*** Begin section ***

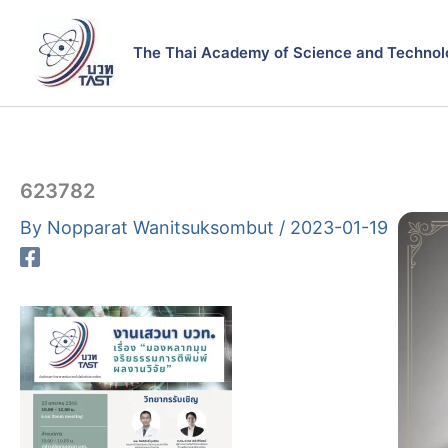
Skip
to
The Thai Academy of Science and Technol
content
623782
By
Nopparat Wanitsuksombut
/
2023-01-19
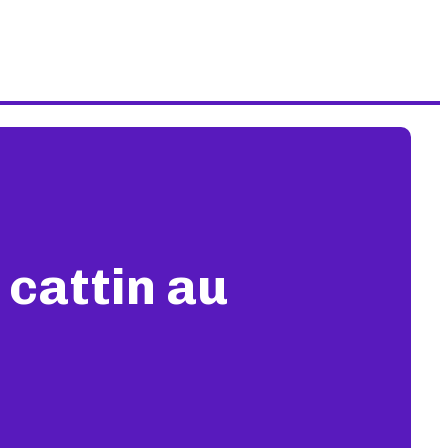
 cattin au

*** End section ***
*** Begin section ***

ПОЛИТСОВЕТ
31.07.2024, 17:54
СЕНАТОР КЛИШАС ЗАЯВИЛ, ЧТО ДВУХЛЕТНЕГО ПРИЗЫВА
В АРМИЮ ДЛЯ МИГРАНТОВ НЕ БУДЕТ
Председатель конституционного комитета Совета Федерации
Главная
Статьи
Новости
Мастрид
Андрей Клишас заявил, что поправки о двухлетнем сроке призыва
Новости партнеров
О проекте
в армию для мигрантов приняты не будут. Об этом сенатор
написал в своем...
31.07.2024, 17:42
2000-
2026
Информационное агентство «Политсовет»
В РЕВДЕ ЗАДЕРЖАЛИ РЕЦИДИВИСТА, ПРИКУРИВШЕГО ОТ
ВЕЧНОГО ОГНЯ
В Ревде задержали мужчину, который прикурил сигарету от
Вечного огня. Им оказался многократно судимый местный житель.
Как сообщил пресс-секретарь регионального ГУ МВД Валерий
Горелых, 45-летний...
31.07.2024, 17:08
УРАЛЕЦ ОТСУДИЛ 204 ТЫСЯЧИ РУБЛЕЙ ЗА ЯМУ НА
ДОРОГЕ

*** End section ***
*** Begin section ***

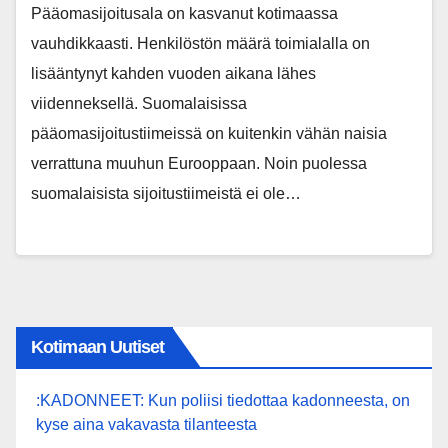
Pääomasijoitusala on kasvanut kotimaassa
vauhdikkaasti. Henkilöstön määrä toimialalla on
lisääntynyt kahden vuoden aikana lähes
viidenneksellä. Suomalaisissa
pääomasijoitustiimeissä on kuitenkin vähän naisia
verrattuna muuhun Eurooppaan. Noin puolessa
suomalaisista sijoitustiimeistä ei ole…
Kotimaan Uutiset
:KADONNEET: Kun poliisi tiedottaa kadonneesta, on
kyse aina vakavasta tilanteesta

*** End section ***

WHAT YOU NEED TO DO: Copy range, inclusive: the line holding "tiedottaa kadonneesta, on" to the line holding "kyse aina vakavasta tilanteesta". Reproduce exactly those lines of the records above and no others.

TASK OUTPUT:
:KADONNEET: Kun poliisi tiedottaa kadonneesta, on
kyse aina vakavasta tilanteesta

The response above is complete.